(Records drawn from a dataset)
___

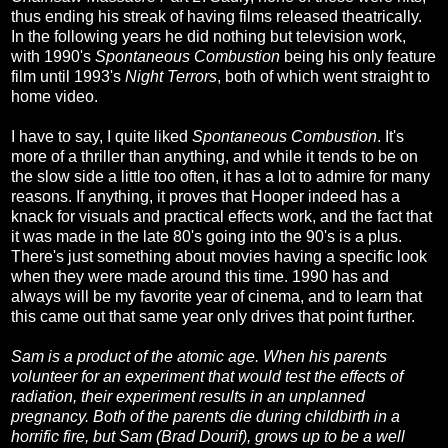
thus ending his streak of having films released theatrically.
In the following years he did nothing but television work,
with 1990's
Spontaneous Combustion
being his only feature
film until 1993's
Night Terrors
, both of which went straight to
home video.
I have to say, I quite liked
Spontaneous Combustion
. It's
more of a thriller than anything, and while it tends to be on
the slow side a little too often, it has a lot to admire for many
reasons. If anything, it proves that Hooper indeed has a
knack for visuals and practical effects work, and the fact that
it was made in the late 80's going into the 90's is a plus.
There's just something about movies having a specific look
when they were made around this time. 1990 has and
always will be my favorite year of cinema, and to learn that
this came out that same year only drives that point further.
Sam is a product of the atomic age. When his parents
volunteer for an experiment that would test the effects of
radiation, their experiment results in an unplanned
pregnancy. Both of the parents die during childbirth in a
horrific fire, but Sam (Brad Dourif), grows up to be a well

___

**THE TASK**.
Copy each line containing the word "parents" from the data.

**SOLUTION TO THE EXERCISE**.
Sam is a product of the atomic age. When his parents
pregnancy. Both of the parents die during childbirth in a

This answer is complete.